Foto Ufficio Stampa Tonno Callipo Calabria Vibo Valentia
Di Redazione
Ha rischiato di essere il “caso” dell’ultimo Volley Mercato quello di Michele Baranowicz. Il trasferimento del palleggiatore alla Tonno Callipo Vibo Valentia è andato a un passo dal blocco, anche se alla fine tutto si è risolto nel migliore dei modi. Oggi il regista ex azzurro ricostruisce l’intricata vicenda in un’intervista alla Gazzetta dello Sport.
“Quello che ho passato non lo auguro davvero a nessuno. Per una volta credevo di aver fatto le cose per bene e con calma. Invece mi sono ritrovato in una situazione assurda” dice Baranowicz. In sostanza, al momento del tesseramento con la nuova società, si è scoperto che il cartellino del giocatore (che sarebbe dovuto passare dalla Lube Civitanova a Vibo) era stato per così dire “pignorato” dalla Playground Srl, società di proprietà di Luca Novi, ex agente di Baranowicz.
“Quando mi dicono del pignoramento mi crolla il mondo addosso – racconta l’alzatore – non capisco, nessuno dei diretti interessati mi ha detto nulla direttamente. Vengo a sapere che sono ‘di proprietà’ di una società non sportiva. Sono stupito, sconcertato. Anche avvilito. Cerco di capire, soprattutto di reagire. E qui devo ringraziare Ivan Zaytsev, che mi ha messo a disposizione tutto il suo staff per cercare di venire a capo di una vicenda sconvolgente“.
Alla fine è intervenuta la Fipav, che ha annullato per varie irregolarità il tesseramento dello scorso anno con la Lube (la società è stata anche deferita alla Procura Federale) e “liberato” così il giocatore permettendogli di tesserarsi con la Tonno Callipo. Ma la vicenda è ancora aperta: del “pignoramento”, avvenuto sulla base di un debito esistente con la società di Piacenza in cui Baranowicz giocava fino a due stagioni fa, si discuterà in sede civile.
“Oltre a non aver incassato quanto mi era stato promesso a Piacenza – dice Baranowicz alla Gazzetta – avrei dovuto pagare nuovamente per giocare quest’anno. Una situazione assurda che ho respinto. Adesso mi voglio tutelare“.
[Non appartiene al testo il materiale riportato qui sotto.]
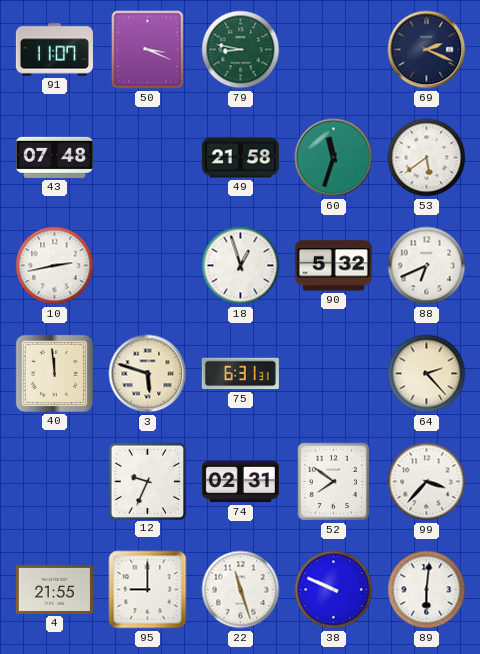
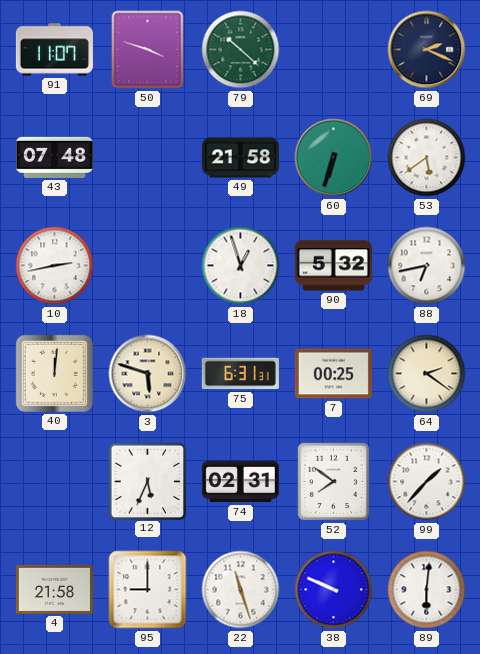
50: 3:19 -> 3:48
79: 8:47 -> 10:22
60: 11:33 -> 6:33
88: 6:41 -> 6:43
40: 11:59 -> 12:01
7: none -> 00:25
64: 2:23 -> 2:21
12: 9:34 -> 5:34
99: 3:37 -> 1:37
4: 21:55 -> 21:58
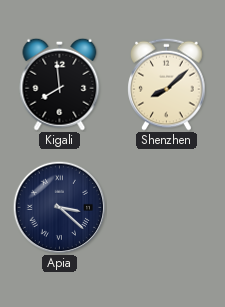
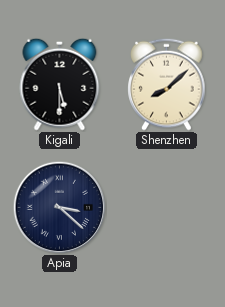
Kigali: 7:59 -> 5:30
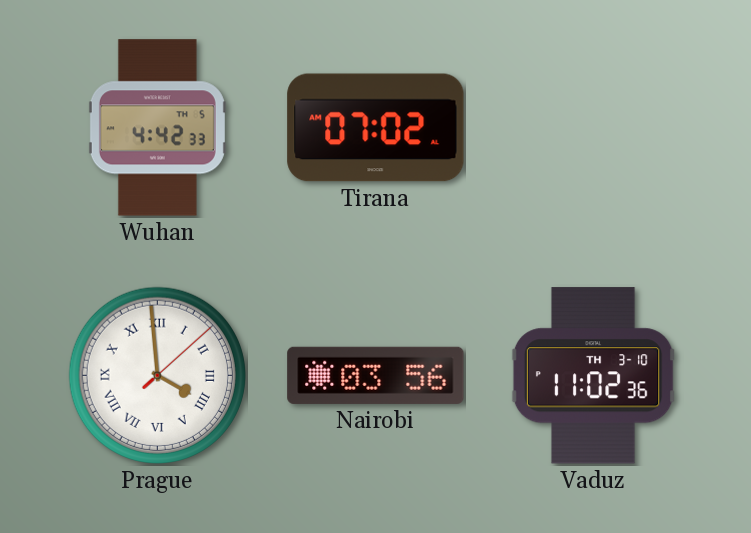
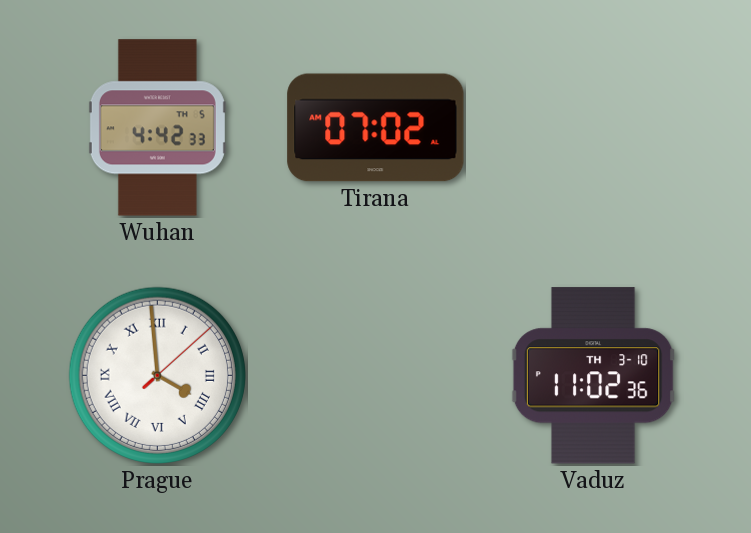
Nairobi: 03:56 -> none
Fino a questo momento, la giurisprudenza ha sempre negato la cessione di un cartellino a una società che non abbia finalità sportive. Quello di Baranowicz è quindi un precedente molto pericoloso che, se accettato, potrebbe aprire la strada a una vera e propria “compravendita” di esseri umani, prima ancora che di giocatori, decisamente contraria ai diritti umani e della persona.